O tempo passou e graças a esses dois homens eu compreendi que o cinema e a crítica não são ciências exatas e que a perfeição não existe, tanto na imagem quanto nas páginas dos jornais. A tinta dessas páginas talvez escurecia meus dedos, e isso era considerado como “normal”.

Mais tarde, seguindo os passos do senhor Marconi eu me tornei crítico no Jornal do Commercio, e como o senhor Spencer eu fui diretor da seção de cinema da Fundação Joaquim Nabuco. Eu assim tomei consciência do caráter cíclico da vida, e do fato de que se nós vemos cada coisa diferentemente, nós somos igualmente todos influenciados uns pelos outros. O cinema tem seus próprios fantasmas, alguns se encontram seguramente no interior da câmera ou ao lado do quadro. Existem fantasmas nos supermercados que antes tinham sido fantasmas no cinema ali exposto. E também há fantasmas nas páginas dos velhos jornais e revistas, misturando ideias que existem lá, repousam lá e são ainda bem vivas.

Kleber Mendonça Filho”

15 mil por dia nos cinemas do Recife

Mais de 15 mil pessoas (15.136) vão ao cinema no Recife, numa média diária a que chegou o Instituto Nacional de Cinema, através de levantamento feito da venda geral de ingressos padronizados, no período compreendido entre setembro de 1969 e maio de 1970. Uma estatística que vem comprovar que o cinema continua sendo uma das diversões mais populares ao lado do futebol, da TV, das praias, dos parques públicos.

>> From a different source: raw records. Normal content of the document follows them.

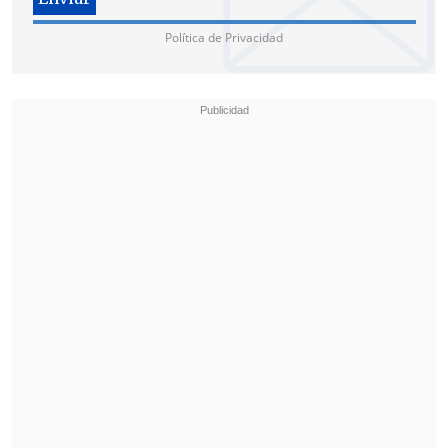
Love cats
Política de Privacidad
Close to me
Lovesong
Lullaby
In bewtween days
Hot, hot, hot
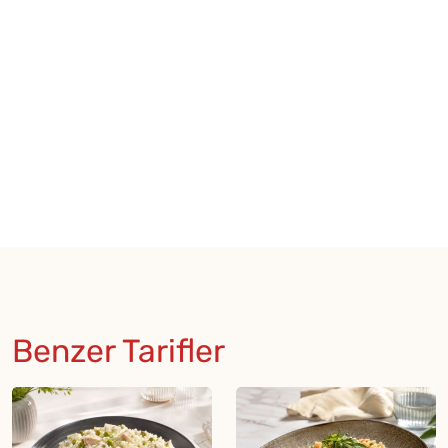
Benzer Tarifler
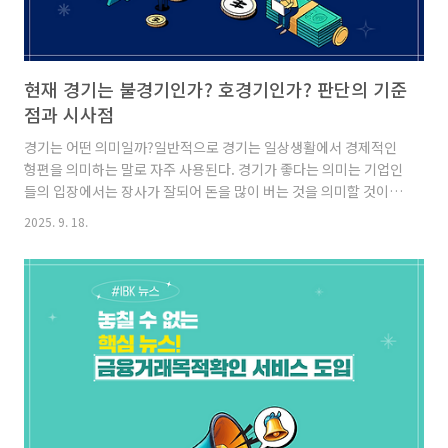
현재 경기는 불경기인가? 호경기인가? 판단의 기준
점과 시사점
경기는 어떤 의미일까?일반적으로 경기는 일상생활에서 경제적인
형편을 의미하는 말로 자주 사용된다. 경기가 좋다는 의미는 기업인
들의 입장에서는 장사가 잘되어 돈을 많이 버는 것을 의미할 것이고
개인들은 임금이 인상되고 주식, 부동산의 가격이 올라 살림 형편이
2025. 9. 18.
좋아지는 것을 의미할 것이다.국가 전체로 보면 생산, 소비, 투자 등
의 경제활동이 과거 평균 이상으로 활발한 경우를 이른바 호경기라
고 할 것이고 반대로 경기가 나쁜 경우는 불경기라고 할 것이다. 경
기는 일정한 수준을 지속적으로 유지해 왔는가?수년동안 경기상황
은 변하지 않고 계속해서 동일한 수준을 유지될까? 결론부터 말하
자면 그렇지 않다. 그동안 경기를 보면 확장 – 후퇴 – 수축 – 회복 국
면을 계속해서 반복하면서 위아래로 움직여 왔다.이처럼 경기가 ..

Os cinemas do centro da cidade, logicamente, têm a maior frequência, sendo que o São Luiz recebe o maior número, com 2.155 espectadores contra 1.502 do Moderno, 1.281 do Art-Palácio e 965 do Trianon. A média atingida pelo Cinema de Arte Coliseu foi de apenas 315 espectadores por dia, sendo 171 inteiras e 144 estudantes. No período de setembro/69 a maio/70 frequentaram o Cinema de Arte Coliseu 85.174 espectadores, sendo 38.987 estudantes. Cinema, na sua forma mais cultural/artística, ainda não é uma diversão das mais populares.

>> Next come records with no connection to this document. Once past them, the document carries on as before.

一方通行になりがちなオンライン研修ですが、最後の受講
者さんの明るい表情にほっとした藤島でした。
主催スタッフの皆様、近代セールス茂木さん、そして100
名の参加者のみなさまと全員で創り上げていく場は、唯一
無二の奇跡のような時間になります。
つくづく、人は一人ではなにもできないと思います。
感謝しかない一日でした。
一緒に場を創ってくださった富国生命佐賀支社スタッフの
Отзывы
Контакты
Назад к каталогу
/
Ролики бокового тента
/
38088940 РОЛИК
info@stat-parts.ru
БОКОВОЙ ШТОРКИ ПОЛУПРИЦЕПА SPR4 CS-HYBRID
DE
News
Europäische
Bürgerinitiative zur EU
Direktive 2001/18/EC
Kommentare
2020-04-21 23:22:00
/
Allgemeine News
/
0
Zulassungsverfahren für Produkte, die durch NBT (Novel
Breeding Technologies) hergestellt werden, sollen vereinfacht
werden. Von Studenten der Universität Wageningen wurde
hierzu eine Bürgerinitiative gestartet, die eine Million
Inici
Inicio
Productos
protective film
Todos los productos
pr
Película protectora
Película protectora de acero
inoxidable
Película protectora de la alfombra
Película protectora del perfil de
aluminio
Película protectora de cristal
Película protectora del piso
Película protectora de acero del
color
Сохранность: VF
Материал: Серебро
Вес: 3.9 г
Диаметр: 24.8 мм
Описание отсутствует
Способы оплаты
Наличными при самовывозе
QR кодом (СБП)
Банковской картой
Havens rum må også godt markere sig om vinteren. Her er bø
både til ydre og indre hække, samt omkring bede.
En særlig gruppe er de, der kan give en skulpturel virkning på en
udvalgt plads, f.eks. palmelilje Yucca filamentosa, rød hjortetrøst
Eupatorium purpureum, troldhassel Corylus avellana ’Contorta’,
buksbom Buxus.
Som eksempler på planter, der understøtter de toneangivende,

Nesse mesmo período, frequentaram o São Luiz 582.064 espectadores, 406.139 estiveram no Moderno, 345.915 assistiram a filmes no Art-Palácio e 260.838 no Trianon.

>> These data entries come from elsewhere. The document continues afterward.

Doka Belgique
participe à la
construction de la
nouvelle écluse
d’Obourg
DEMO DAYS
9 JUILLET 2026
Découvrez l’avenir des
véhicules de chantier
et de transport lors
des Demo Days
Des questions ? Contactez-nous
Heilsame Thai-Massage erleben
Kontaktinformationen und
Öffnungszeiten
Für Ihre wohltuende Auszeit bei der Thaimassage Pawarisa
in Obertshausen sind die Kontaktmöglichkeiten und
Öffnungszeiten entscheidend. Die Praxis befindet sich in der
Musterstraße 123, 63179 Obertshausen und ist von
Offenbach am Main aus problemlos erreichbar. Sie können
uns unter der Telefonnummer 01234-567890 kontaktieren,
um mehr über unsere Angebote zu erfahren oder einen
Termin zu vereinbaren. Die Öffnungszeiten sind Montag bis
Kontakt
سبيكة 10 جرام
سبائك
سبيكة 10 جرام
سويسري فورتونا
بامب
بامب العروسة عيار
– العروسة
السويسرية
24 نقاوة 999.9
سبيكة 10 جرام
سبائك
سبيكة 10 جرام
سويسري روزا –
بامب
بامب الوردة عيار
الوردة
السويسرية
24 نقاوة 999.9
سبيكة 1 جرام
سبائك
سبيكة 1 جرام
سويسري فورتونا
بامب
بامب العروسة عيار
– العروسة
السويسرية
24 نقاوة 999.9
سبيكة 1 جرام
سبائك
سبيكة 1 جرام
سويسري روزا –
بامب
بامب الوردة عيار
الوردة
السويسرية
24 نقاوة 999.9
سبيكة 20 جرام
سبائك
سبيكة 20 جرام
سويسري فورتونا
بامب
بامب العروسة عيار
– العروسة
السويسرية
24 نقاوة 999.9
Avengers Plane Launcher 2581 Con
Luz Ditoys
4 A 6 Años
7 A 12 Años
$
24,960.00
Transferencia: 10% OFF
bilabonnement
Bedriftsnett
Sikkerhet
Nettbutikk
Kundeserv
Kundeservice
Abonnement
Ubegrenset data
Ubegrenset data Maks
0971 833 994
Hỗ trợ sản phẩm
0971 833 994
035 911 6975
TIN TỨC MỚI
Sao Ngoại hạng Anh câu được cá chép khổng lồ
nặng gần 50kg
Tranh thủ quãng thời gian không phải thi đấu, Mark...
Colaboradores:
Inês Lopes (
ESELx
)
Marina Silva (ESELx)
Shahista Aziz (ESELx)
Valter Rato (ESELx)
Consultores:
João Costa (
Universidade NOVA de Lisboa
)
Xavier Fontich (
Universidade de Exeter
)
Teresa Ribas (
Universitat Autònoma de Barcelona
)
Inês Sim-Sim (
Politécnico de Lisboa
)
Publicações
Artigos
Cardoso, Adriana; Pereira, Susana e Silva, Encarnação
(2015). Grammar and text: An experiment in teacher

Por mais incrível que possa parecer, o cinema que teve a menor média foi o Ideal, com somente 195 pessoas por dia, enquanto o Glória, que fica no pátio do Mercado de São José, muito próximo portanto do Ideal, atingiu uma média de 971 espectadores, maior do que a média do Trianon, que fica em plena Avenida Guararapes. O público do Glória é todo especial, sem dúvida, pois do total de 971 pessoas só 73 eram estudantes, não atingindo nem dez por cento do total de frequentadores. Já no Cinema de Arte Coliseu, a média de meia-entrada é quarenta por cento, mais ou menos.

Essa é uma estatística das mais interessantes, feita pelo Instituo Nacional de Cinema, Delegacia Regional de Pernambuco. Da mesma maneira que criticamos, quando o INC local tomou suas medidas exageradas, prejudicando a própria estrutura da cinematografia no Recife, também elogiamos quando acerta, com um levantamento desse tipo.